3.13)                       Executive Committee.  A two-thirds (2/3) majority vote of the Board of Directors present at a meeting may pass a resolution establishing committees having the authority of the Board to the extent provided in the resolution.  A committee shall consist of three or more persons who need not be members of the Board.  A majority of the committee present at a meeting shall constitute a quorum for the purpose of transacting business.  In all other respects committees shall conduct meetings in the same manner prescribed for the Board of Directors.  Committees shall be subject at all times to the control and direction of the Board.

 

3.14)                       Vacancies.  A director may resign at any time by giving written notice of same to the Board of Directors, or to the President.  Such resignation shall be effective upon receipt unless a later date is specified in the notice.  If at any time and for any reason, including the creation of a new directorship, a vacancy occurs in the Board of Directors, the remaining directors of the Board, though less than a quorum, may elect a successor to fill such vacancy, or the Board may leave the vacancy unfilled until the next regular meeting of the shareholders, or until an intervening special meeting of the shareholders is called and held for the purpose of electing a successor.  A director elected to fill the vacancy shall hold his office for the unexpired term of his predecessor, or until his successor is duly elected and qualified.

 

3.15)                       Order of Business.  The meetings shall be conducted in accordance with Robert’s Rules of Order, Revised, and the suggested order of business at any meeting of the directors shall be:

 

1.                                       Roll call.
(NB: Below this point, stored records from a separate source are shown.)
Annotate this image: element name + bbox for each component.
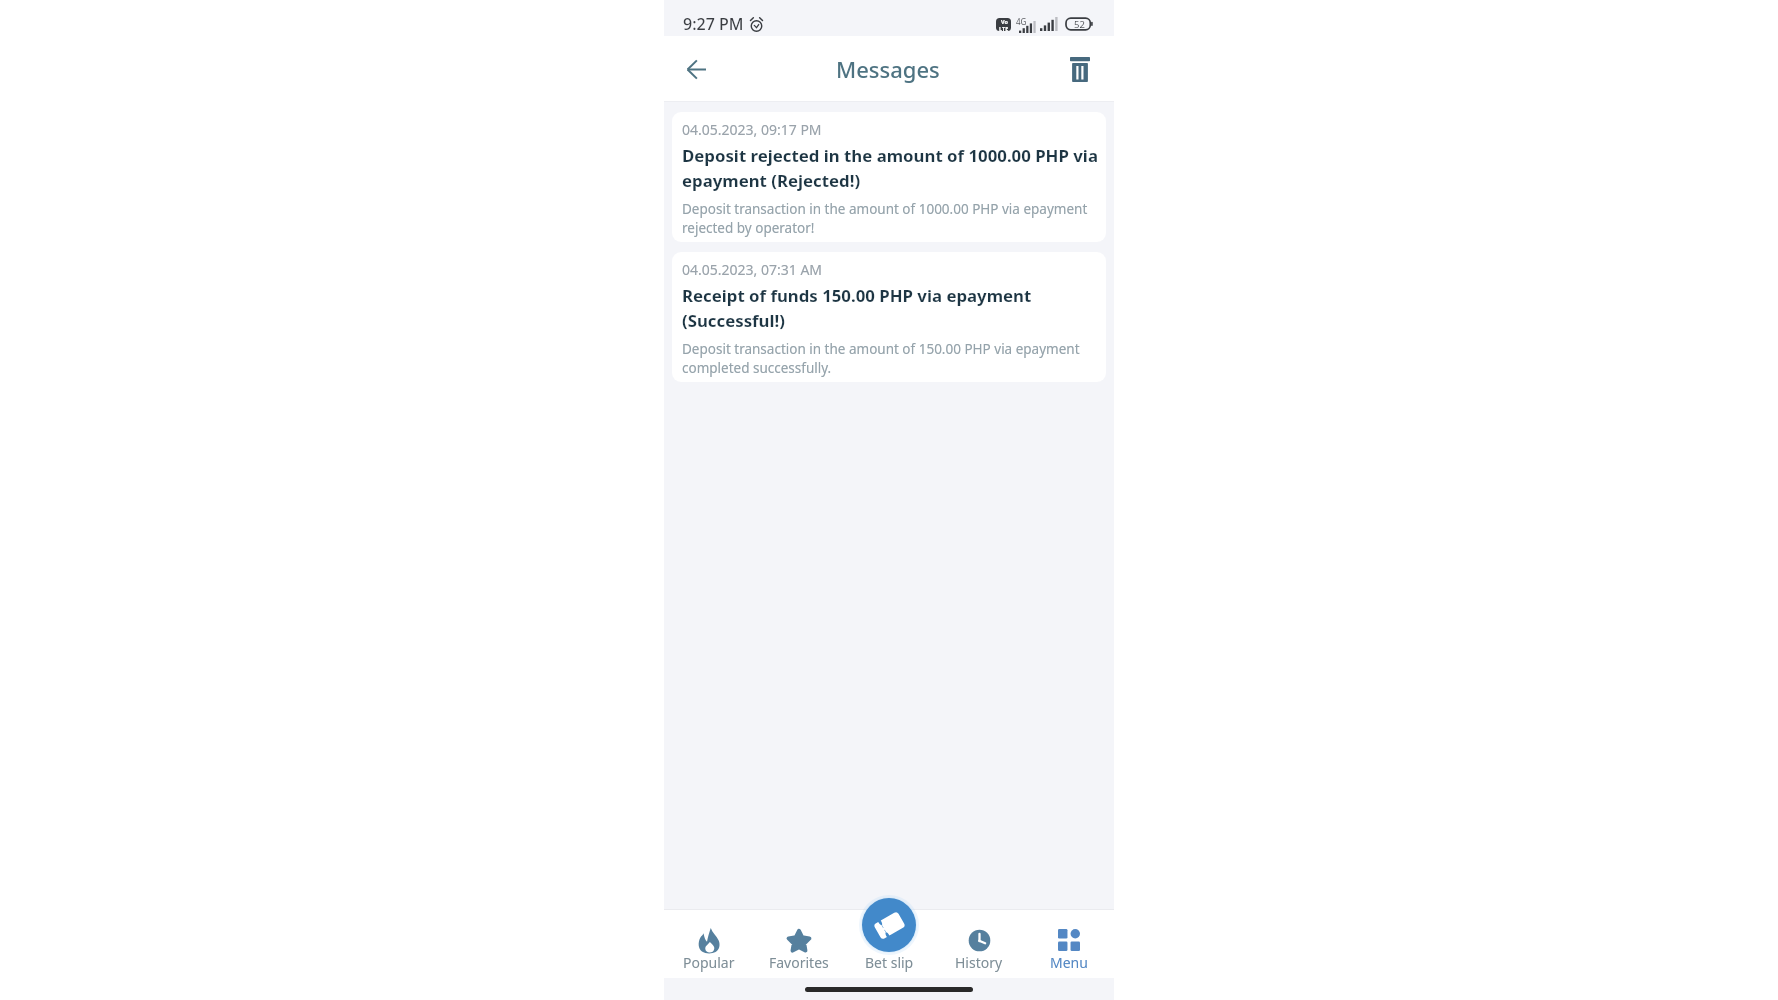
button[interactable]: Menu xyxy=(1024,909,1114,978)
button[interactable]: Popular xyxy=(664,909,754,978)
button[interactable]: Bet slip xyxy=(862,898,916,952)
button[interactable]: History xyxy=(934,909,1024,978)
button[interactable]: 04.05.2023, 09:17 PM xyxy=(672,112,1106,242)
button[interactable]: 04.05.2023, 07:31 AM xyxy=(672,252,1106,382)
staticText: Favorites xyxy=(769,953,829,972)
button[interactable]: Favorites xyxy=(754,909,844,978)
staticText: 04.05.2023, 09:17 PM xyxy=(682,120,822,139)
staticText: Popular xyxy=(683,953,735,972)
button[interactable]: Delete all messages xyxy=(1057,46,1103,92)
staticText: 9:27 PM xyxy=(683,13,744,35)
button[interactable]: Back xyxy=(673,46,719,92)
staticText: Bet slip xyxy=(865,953,914,972)
staticText: Deposit transaction in the amount of 150… xyxy=(682,340,1099,376)
staticText: Deposit transaction in the amount of 100… xyxy=(682,200,1099,236)
staticText: Menu xyxy=(1050,953,1088,972)
staticText: Messages xyxy=(836,54,940,84)
button[interactable]: Bet slip xyxy=(844,909,934,978)
staticText: History xyxy=(955,953,1003,972)
staticText: Vo xyxy=(1001,18,1008,25)
staticText: Receipt of funds 150.00 PHP via epayment… xyxy=(682,284,1099,332)
staticText: 52 xyxy=(1074,18,1085,31)
staticText: 04.05.2023, 07:31 AM xyxy=(682,260,823,279)
staticText: Deposit rejected in the amount of 1000.0… xyxy=(682,144,1099,192)
staticText: 4G xyxy=(1016,16,1027,27)
staticText: LTE xyxy=(999,25,1009,31)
2.                                       Proof of due notice of meeting, or unanimous consent, or unanimous presence and declaration by president.

3.                                       Reading and disposal of any unapproved minutes.

4.                                       Reports of officers and committees.

5.                                       Election of officers.

6.                                       Unfinished business.

7.                                       New Business.

8.                                       Adjournment.

 

3.16)                       Informal Action by Directors.  Any action required to be taken at a meeting of the directors, or any other action which may be taken at a meeting of the directors, may be taken without a meeting and notice thereof if a consent in writing, setting forth the action so taken, shall be signed by all of the directors entitled to vote with respect to the subject matter set forth.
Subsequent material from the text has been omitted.